PACER: Prophylactic platelets before central lines

PACER platelets before central lines in thrombocytopenia
Cite this article as:
Morgenstern, J. PACER: Prophylactic platelets before central lines, First10EM, September 4, 2023. Available at:
https://doi.org/10.51684/FIRS.131393

There is an odd paradox in medicine: our sickest patients are in the most need of intervention, but they are also the most likely to have complications from those interventions. (This is why I have always opposed the “kitchen sink” philosophy, in which we throw everything at an apparently dying patient. That philosophy assumes that what you are throwing provides more benefit than harm, but if you wouldn’t use the treatment in a healthier population because of lack of proven benefit, you shouldn’t use it in the sickest patients, where harms are likely to be even higher.) When it comes to procedures like central lines, the patients who need them are more likely than the average patient to have coagulopathies which increase their risk. The PACER trial looks at the role of prophylactic platelet transfusion prior to central venous catheter (CVC) placement. 

The paper

The PACER trial: van Baarle FLF, van de Weerdt EK, van der Velden WJFM, et al.
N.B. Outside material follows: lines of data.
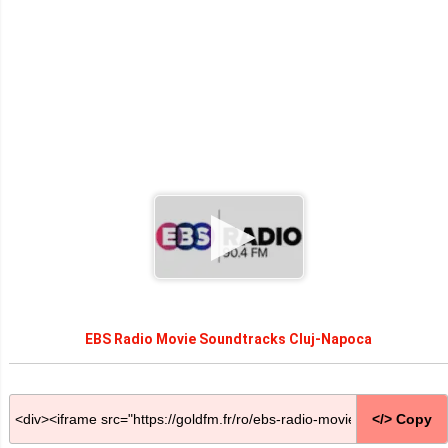
EBS Radio Movie Soundtracks Cluj-Napoca
</> Copy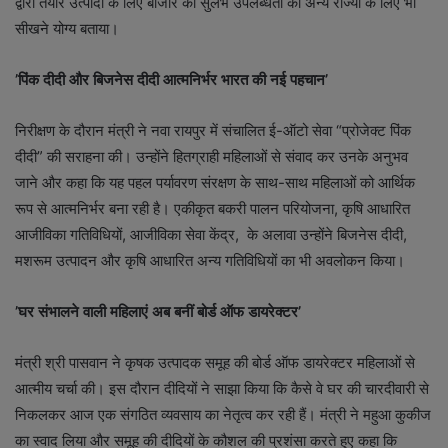
द्वारा तैयार उत्पादों के लिए बाजार की सुलभ उपलब्धता को अन्य राज्यों के लिए भी
सीखने योग्य बताया।
’पिंक दीदी और बिजनेस दीदी आत्मनिर्भर भारत की नई पहचान’
निरीक्षण के दौरान मंत्री ने नवा रायपुर में संचालित ई-ऑटो सेवा “प्रोजेक्ट पिंक
दीदी” की सराहना की। उन्होंने हितग्राही महिलाओं से संवाद कर उनके अनुभव
जाने और कहा कि यह पहल पर्यावरण संरक्षण के साथ-साथ महिलाओं को आर्थिक
रूप से आत्मनिर्भर बना रही है। एकीकृत बकरी पालन परियोजना, कृषि आधारित
आजीविका गतिविधियों, आजीविका सेवा केंद्र, के अलावा उन्होंने बिजनेस दीदी,
मशरूम उत्पादन और कृषि आधारित अन्य गतिविधियों का भी अवलोकन किया।
’घर संभालने वाली महिलाएं अब बनीं बोर्ड ऑफ डायरेक्टर’
मंत्री श्री पासवान ने कृषक उत्पादक समूह की बोर्ड ऑफ डायरेक्टर महिलाओं से
आत्मीय चर्चा की। इस दौरान दीदियों ने साझा किया कि कैसे वे घर की चारदीवारी से
निकलकर आज एक संगठित व्यवसाय का नेतृत्व कर रही हैं। मंत्री ने महुआ कुकीज
का स्वाद लिया और समूह की दीदियों के कौशल की प्रशंसा करते हुए कहा कि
Platelet Transfusion before CVC Placement in Patients with Thrombocytopenia. N Engl J Med. 2023 May 25;388(21):1956-1965. doi: 10.1056/NEJMoa2214322. PMID: 37224197

The Methods

This is a multicenter, randomized, controlled, noninferiority trial at 10 hospitals in the Netherlands. 

Patients

Patients with severe thrombocytopenia (platelet count, 10,000 to 50,000 per cubic millimeter) who were being treated on the hematology ward or in the intensive care unit and required a CVC. Exclusions: Therapeutic anticoagulant, coagulation factor deficiency, INR 1.5 or higher. 

Intervention

Prophylactic platelet transfusion (one unit of platelet concentrate) prior to ultrasound guided CVC placement.

Comparison

No platelet transfusion prior to ultrasound guided CVC placement.

Outcome

The primary outcome was catheter-related bleeding (grade 2-4). A noninferiority margin was set at 2.5%.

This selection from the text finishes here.